Very Severe Cyclone Phailin approaching the eastern Indian coast on October 11, 2013.
Cyclone Phailin is on track to make landfall in the state of Odisha on the northeastern coast of India with 165 MPH winds, making it the equivalent of a category 5 hurricane on the Saffir-Simpson Scale. The environment is highly favorable to sustaining the strength of Phailin through landfall -- very warm waters, no wind shear, no dry air to disrupt the storm --so the only chance at weakening is the structure of the storm cycling in a process known as the eyewall replacement cycle.

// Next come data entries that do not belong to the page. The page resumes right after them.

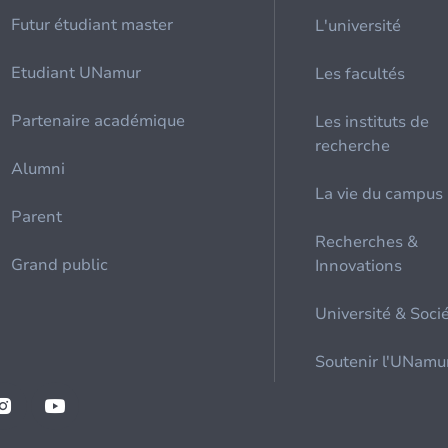
Futur étudiant master
L'université
Etudiant UNamur
Les facultés
Partenaire académique
Les instituts de
recherche
Alumni
La vie du campus
Parent
Recherches &
Grand public
Innovations
Université & Soci
Soutenir l'UNamu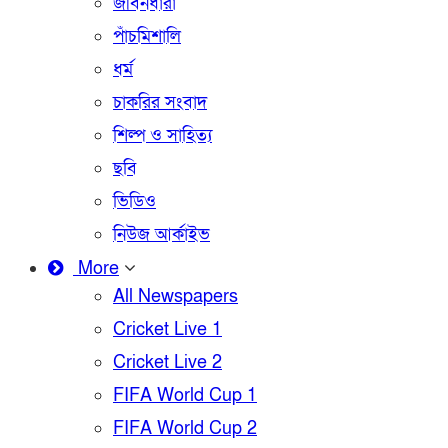
জীবনধারা
পাঁচমিশালি
ধর্ম
চাকরির সংবাদ
শিল্প ও সাহিত্য
ছবি
ভিডিও
নিউজ আর্কাইভ
More
All Newspapers
Cricket Live 1
Cricket Live 2
FIFA World Cup 1
FIFA World Cup 2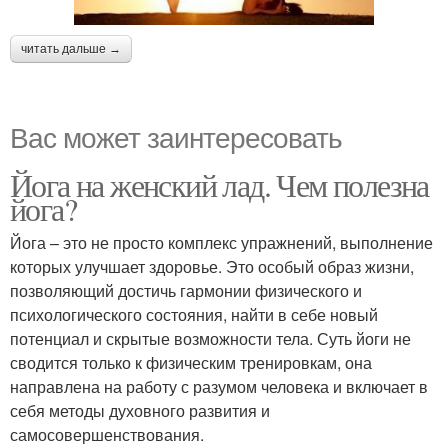
читать дальше →
Вас может заинтересовать
Йога на женский лад. Чем полезна
йога?
Йога – это не просто комплекс упражнений, выполнение
которых улучшает здоровье. Это особый образ жизни,
позволяющий достичь гармонии физического и
психологического состояния, найти в себе новый
потенциал и скрытые возможности тела. Суть йоги не
сводится только к физическим тренировкам, она
направлена на работу с разумом человека и включает в
себя методы духовного развития и
самосовершенствования.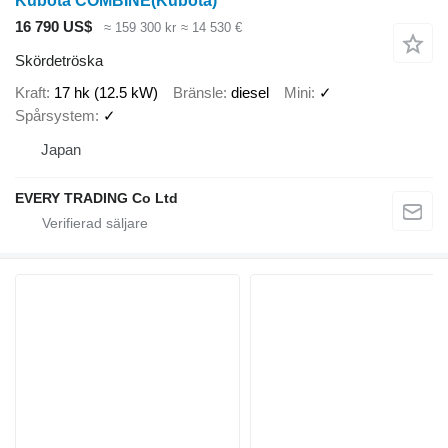
Kubota COMBINE(Kubota)
16 790 US$
≈ 159 300 kr
≈ 14 530 €
Skördetröska
Kraft
17 hk (12.5 kW)
Bränsle
diesel
Mini
✓
Spårsystem
✓
Japan
EVERY TRADING Co Ltd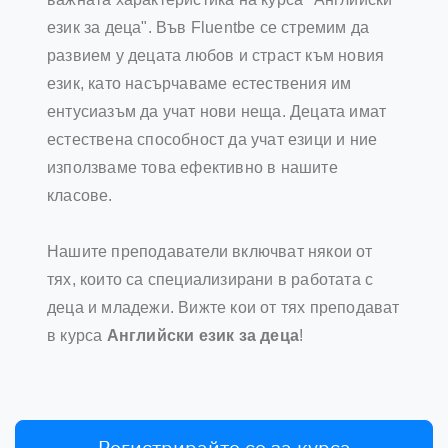
език за деца". Във Fluentbe се стремим да
развием у децата любов и страст към новия
език, като насърчаваме естествения им
ентусиазъм да учат нови неща. Децата имат
естествена способност да учат езици и ние
използваме това ефективно в нашите
класове.
Нашите преподаватели включват някои от
тях, които са специализирани в работата с
деца и младежи. Вижте кои от тях преподават
в курса
Английски език за деца
!
Регистрирайте се за курса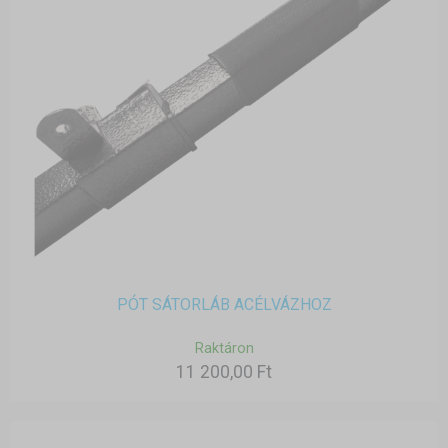
PÓT SÁTORLÁB ACÉLVÁZHOZ
Raktáron
11 200,00 Ft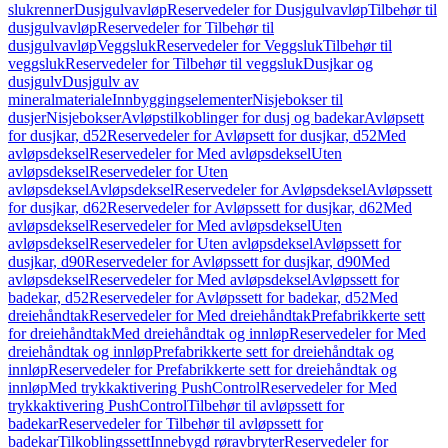
slukrenner
Dusjgulvavløp
Reservedeler for Dusjgulvavløp
Tilbehør til
dusjgulvavløp
Reservedeler for Tilbehør til
dusjgulvavløp
Veggsluk
Reservedeler for Veggsluk
Tilbehør til
veggsluk
Reservedeler for Tilbehør til veggsluk
Dusjkar og
dusjgulv
Dusjgulv av
mineralmateriale
Innbyggingselementer
Nisjebokser til
dusjer
Nisjebokser
Avløpstilkoblinger for dusj og badekar
Avløpsett
for dusjkar, d52
Reservedeler for Avløpsett for dusjkar, d52
Med
avløpsdeksel
Reservedeler for Med avløpsdeksel
Uten
avløpsdeksel
Reservedeler for Uten
avløpsdeksel
Avløpsdeksel
Reservedeler for Avløpsdeksel
Avløpssett
for dusjkar, d62
Reservedeler for Avløpssett for dusjkar, d62
Med
avløpsdeksel
Reservedeler for Med avløpsdeksel
Uten
avløpsdeksel
Reservedeler for Uten avløpsdeksel
Avløpssett for
dusjkar, d90
Reservedeler for Avløpssett for dusjkar, d90
Med
avløpsdeksel
Reservedeler for Med avløpsdeksel
Avløpssett for
badekar, d52
Reservedeler for Avløpssett for badekar, d52
Med
dreiehåndtak
Reservedeler for Med dreiehåndtak
Prefabrikkerte sett
for dreiehåndtak
Med dreiehåndtak og innløp
Reservedeler for Med
dreiehåndtak og innløp
Prefabrikkerte sett for dreiehåndtak og
innløp
Reservedeler for Prefabrikkerte sett for dreiehåndtak og
innløp
Med trykkaktivering PushControl
Reservedeler for Med
trykkaktivering PushControl
Tilbehør til avløpssett for
badekar
Reservedeler for Tilbehør til avløpssett for
badekar
Tilkoblingssett
Innebygd røravbryter
Reservedeler for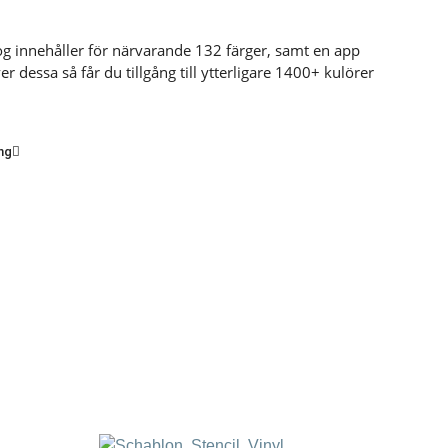
log innehåller för närvarande 132 färger, samt en app
r dessa så får du tillgång till ytterligare 1400+ kulörer
ng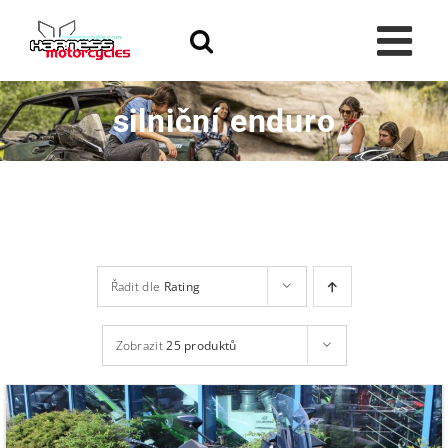
Skip
to
content
silniční enduro
Řadit dle
Rating
Zobrazit
25 produktů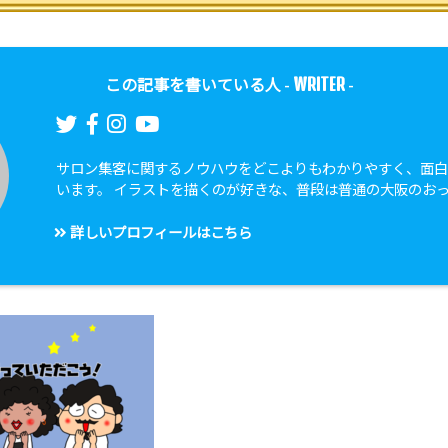
WRITER
この記事を書いている人 -
-
サロン集客に関するノウハウをどこよりもわかりやすく、面
います。 イラストを描くのが好きな、普段は普通の大阪のお
詳しいプロフィールはこちら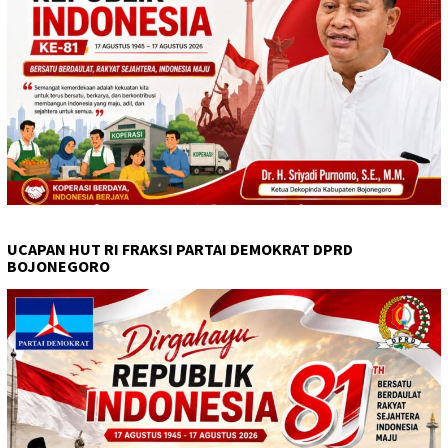
UCAPAN HUT RI FRAKSI PARTAI DEMOKRAT DPRD
BOJONEGORO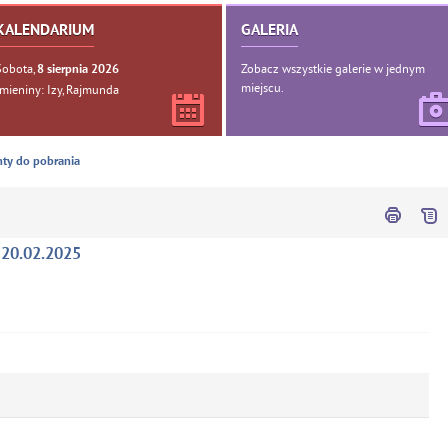
KALENDARIUM
GALERIA
Sobota,
Zobacz wszystkie galerie w jednym
8
sierpnia
2026
miejscu.
Imieniny: Izy, Rajmunda
ty do pobrania
 20.02.2025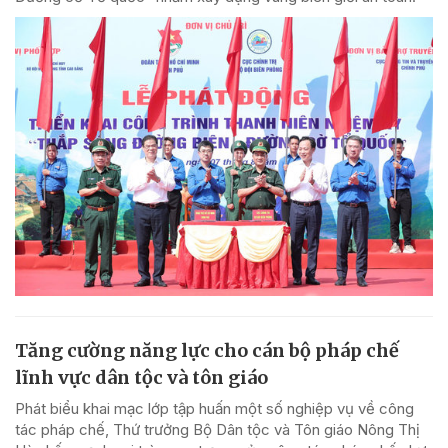
Tăng cường năng lực cho cán bộ pháp chế
lĩnh vực dân tộc và tôn giáo
Phát biểu khai mạc lớp tập huấn một số nghiệp vụ về công
tác pháp chế, Thứ trưởng Bộ Dân tộc và Tôn giáo Nông Thị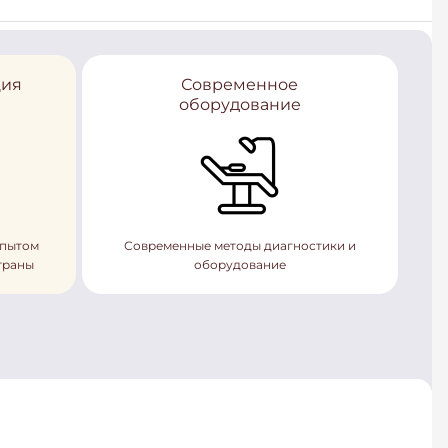
ция
Современное
оборудование
опытом
Современные методы диагностики и
траны
оборудование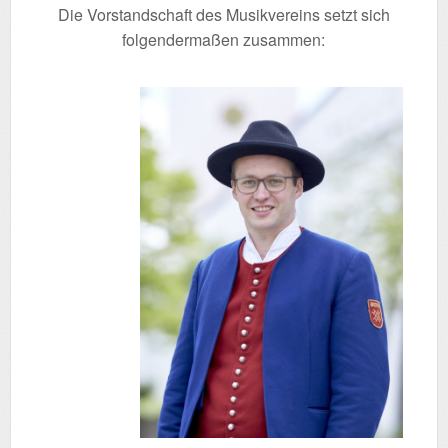
Die Vorstandschaft des Musikvereins setzt sich
folgendermaßen zusammen:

Here's the latest forecast track for Phailin from the Joint Typhoon Warning Center, along with the forecast intensity (in the box on the top right):

Breaking tradition with my normal routine in weather diaries, the rest of the diary is editorializing on my part:

This kind of storm is the worst case scenario by pretty much anyone's standards. If the forecast of 165 MPH winds at landfall holds up and verifies -- and god I hope it doesn't -- it is going to bring catastrophic impacts to India.

A cyclone took a similar track back in 1999, making landfall with 155 MPH winds in roughly the same area that Phailin is predicted to make landfall within the next two days. The cyclone, dubbed the "1999 Odisha Cyclone," killed an estimated 15,000 people and left over 1.6 million people homeless.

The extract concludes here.